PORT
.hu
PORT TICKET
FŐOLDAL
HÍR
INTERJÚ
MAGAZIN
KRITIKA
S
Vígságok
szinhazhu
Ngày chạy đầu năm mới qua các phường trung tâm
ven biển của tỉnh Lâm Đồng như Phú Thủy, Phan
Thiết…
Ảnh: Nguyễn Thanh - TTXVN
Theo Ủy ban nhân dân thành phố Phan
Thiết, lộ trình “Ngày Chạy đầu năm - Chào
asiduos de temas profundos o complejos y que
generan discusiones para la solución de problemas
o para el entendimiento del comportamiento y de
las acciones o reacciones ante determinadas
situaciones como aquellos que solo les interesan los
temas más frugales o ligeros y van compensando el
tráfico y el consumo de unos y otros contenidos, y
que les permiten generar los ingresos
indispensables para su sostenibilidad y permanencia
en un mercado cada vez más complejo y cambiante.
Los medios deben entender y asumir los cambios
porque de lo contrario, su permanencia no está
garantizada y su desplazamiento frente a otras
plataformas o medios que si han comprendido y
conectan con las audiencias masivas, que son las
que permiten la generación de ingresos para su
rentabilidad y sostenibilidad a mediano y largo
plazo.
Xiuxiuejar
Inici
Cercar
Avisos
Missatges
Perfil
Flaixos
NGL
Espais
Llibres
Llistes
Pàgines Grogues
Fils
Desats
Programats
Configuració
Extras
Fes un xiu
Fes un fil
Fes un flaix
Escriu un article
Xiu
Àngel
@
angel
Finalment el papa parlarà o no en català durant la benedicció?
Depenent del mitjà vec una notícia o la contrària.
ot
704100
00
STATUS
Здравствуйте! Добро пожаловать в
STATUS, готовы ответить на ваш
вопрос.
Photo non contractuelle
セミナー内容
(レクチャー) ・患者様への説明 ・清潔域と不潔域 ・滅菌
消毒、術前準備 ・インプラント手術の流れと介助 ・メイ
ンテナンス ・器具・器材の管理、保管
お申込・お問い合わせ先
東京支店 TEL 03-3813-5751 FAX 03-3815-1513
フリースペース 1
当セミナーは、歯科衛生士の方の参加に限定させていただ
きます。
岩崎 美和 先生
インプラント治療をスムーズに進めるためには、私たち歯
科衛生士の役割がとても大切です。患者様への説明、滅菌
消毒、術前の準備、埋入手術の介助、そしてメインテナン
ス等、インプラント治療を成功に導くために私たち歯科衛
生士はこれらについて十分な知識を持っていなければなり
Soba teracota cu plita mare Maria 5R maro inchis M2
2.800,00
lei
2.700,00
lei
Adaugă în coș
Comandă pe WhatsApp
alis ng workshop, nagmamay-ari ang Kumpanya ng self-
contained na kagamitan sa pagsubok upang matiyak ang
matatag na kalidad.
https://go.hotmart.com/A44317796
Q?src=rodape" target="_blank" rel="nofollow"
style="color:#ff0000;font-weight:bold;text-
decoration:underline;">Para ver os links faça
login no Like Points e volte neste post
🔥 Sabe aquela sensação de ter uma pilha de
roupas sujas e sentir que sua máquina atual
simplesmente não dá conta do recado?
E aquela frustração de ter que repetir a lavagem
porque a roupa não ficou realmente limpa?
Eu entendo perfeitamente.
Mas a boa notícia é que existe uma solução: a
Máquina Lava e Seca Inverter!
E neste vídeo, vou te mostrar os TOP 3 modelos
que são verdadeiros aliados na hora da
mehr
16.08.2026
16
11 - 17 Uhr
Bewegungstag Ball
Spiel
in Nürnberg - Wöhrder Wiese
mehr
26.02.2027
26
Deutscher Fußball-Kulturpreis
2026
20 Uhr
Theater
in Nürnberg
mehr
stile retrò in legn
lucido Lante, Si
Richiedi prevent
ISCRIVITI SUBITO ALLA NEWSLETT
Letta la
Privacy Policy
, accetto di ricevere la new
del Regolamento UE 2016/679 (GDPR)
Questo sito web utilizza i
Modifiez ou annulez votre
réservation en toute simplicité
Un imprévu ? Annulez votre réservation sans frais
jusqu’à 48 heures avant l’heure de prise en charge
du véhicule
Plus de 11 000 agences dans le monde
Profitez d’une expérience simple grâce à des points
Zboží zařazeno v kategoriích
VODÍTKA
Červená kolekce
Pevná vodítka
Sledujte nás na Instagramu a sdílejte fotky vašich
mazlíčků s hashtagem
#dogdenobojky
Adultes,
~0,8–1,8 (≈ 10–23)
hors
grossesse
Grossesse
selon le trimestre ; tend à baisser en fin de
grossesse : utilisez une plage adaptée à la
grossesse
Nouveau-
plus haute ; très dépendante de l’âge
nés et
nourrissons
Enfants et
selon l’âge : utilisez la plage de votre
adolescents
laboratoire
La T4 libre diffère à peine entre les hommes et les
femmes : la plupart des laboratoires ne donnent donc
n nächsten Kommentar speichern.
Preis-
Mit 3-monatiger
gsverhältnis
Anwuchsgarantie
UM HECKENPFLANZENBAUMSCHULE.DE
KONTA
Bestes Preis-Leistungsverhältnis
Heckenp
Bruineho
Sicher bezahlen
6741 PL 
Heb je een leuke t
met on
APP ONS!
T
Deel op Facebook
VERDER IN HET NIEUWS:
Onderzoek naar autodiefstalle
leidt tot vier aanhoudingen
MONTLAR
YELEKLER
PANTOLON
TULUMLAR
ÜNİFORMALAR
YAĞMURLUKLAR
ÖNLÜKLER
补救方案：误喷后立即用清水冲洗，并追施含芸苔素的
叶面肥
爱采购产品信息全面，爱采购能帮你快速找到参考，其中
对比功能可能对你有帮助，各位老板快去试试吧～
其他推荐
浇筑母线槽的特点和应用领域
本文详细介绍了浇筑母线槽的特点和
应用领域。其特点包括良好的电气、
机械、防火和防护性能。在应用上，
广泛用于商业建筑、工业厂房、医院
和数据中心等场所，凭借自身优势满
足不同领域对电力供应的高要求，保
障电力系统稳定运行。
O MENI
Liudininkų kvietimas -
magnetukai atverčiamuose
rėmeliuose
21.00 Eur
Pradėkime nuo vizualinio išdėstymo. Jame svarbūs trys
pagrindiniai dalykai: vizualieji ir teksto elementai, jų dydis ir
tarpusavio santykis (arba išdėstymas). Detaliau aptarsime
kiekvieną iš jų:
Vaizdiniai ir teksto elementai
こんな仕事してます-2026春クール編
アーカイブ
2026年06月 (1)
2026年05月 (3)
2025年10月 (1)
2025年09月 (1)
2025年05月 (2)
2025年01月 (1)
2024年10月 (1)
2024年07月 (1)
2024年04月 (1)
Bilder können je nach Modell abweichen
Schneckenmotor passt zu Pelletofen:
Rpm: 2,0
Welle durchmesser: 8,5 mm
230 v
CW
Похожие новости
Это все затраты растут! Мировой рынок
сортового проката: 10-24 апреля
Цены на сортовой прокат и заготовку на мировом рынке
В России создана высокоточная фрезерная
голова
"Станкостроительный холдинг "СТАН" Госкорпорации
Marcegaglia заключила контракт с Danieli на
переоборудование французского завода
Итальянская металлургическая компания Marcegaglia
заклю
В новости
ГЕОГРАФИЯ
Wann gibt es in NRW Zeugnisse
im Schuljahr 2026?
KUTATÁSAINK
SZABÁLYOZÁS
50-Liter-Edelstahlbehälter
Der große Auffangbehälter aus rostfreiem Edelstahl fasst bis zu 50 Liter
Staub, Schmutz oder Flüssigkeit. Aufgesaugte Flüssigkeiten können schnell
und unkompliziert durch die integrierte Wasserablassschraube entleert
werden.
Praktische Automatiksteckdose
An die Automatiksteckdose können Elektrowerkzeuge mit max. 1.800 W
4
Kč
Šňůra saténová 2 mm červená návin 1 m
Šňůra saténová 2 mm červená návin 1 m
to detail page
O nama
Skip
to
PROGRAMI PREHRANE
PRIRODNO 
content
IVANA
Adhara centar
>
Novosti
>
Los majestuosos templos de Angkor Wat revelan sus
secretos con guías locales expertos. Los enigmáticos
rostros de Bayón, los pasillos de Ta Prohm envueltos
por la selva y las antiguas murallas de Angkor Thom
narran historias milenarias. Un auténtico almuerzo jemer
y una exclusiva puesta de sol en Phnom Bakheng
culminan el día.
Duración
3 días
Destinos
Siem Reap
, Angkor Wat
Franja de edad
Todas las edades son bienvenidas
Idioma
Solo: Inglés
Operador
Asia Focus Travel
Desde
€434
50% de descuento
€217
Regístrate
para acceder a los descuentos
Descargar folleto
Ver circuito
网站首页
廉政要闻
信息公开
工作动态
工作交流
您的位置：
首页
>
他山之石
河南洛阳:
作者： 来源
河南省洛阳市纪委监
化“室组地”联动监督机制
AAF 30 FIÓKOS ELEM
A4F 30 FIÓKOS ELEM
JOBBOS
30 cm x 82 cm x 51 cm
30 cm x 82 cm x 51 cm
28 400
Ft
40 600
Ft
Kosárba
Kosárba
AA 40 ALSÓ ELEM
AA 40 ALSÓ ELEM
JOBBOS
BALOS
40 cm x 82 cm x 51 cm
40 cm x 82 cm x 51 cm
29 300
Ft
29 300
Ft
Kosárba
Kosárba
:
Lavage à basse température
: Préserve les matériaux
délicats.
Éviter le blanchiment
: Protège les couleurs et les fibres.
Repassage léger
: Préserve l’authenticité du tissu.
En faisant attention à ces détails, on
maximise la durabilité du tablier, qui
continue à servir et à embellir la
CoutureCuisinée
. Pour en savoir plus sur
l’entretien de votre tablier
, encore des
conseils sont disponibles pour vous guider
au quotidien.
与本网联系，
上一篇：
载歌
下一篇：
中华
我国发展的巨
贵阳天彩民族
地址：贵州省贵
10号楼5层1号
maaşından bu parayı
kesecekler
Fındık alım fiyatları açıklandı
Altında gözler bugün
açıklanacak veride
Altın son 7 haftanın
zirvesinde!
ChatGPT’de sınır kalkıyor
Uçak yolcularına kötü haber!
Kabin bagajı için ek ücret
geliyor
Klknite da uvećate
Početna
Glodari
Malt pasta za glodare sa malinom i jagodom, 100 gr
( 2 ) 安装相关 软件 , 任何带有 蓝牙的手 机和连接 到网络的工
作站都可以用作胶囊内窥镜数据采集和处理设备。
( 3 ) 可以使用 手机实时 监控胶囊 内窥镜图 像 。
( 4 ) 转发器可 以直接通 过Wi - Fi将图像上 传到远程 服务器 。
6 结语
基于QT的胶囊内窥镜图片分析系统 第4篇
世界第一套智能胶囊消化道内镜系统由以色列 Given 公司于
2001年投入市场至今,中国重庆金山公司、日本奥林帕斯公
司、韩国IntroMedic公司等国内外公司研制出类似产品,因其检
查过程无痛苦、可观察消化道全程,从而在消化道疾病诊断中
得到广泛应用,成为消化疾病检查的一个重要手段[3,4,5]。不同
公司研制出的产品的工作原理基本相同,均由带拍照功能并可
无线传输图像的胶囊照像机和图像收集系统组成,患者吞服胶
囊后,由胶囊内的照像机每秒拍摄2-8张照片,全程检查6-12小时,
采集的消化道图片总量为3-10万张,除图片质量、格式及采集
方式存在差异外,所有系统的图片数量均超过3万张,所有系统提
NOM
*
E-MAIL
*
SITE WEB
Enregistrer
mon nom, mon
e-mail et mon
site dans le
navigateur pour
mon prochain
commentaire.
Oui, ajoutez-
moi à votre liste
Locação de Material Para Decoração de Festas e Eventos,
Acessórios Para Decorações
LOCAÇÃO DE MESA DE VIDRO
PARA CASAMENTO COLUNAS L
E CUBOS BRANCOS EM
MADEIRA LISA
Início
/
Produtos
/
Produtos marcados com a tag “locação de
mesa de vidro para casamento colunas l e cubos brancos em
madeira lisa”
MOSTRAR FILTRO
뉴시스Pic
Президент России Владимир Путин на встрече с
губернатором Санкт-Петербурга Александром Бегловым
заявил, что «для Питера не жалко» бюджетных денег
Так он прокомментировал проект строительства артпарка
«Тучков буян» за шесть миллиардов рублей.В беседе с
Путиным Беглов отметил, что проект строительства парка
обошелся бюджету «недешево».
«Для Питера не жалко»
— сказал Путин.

# # # # #

REQUIRED WORK -> Set down, unchanged, only those lines above that fall between the line with "que les permiten generar los ingresos" and the line with "お申込・お問い合わせ先", the two end lines included.

RESPONSE BELOW ->
que les permiten generar los ingresos
indispensables para su sostenibilidad y permanencia
en un mercado cada vez más complejo y cambiante.
Los medios deben entender y asumir los cambios
porque de lo contrario, su permanencia no está
garantizada y su desplazamiento frente a otras
plataformas o medios que si han comprendido y
conectan con las audiencias masivas, que son las
que permiten la generación de ingresos para su
rentabilidad y sostenibilidad a mediano y largo
plazo.
Xiuxiuejar
Inici
Cercar
Avisos
Missatges
Perfil
Flaixos
NGL
Espais
Llibres
Llistes
Pàgines Grogues
Fils
Desats
Programats
Configuració
Extras
Fes un xiu
Fes un fil
Fes un flaix
Escriu un article
Xiu
Àngel
@
angel
Finalment el papa parlarà o no en català durant la benedicció?
Depenent del mitjà vec una notícia o la contrària.
ot
704100
00
STATUS
Здравствуйте! Добро пожаловать в
STATUS, готовы ответить на ваш
вопрос.
Photo non contractuelle
セミナー内容
(レクチャー) ・患者様への説明 ・清潔域と不潔域 ・滅菌
消毒、術前準備 ・インプラント手術の流れと介助 ・メイ
ンテナンス ・器具・器材の管理、保管
お申込・お問い合わせ先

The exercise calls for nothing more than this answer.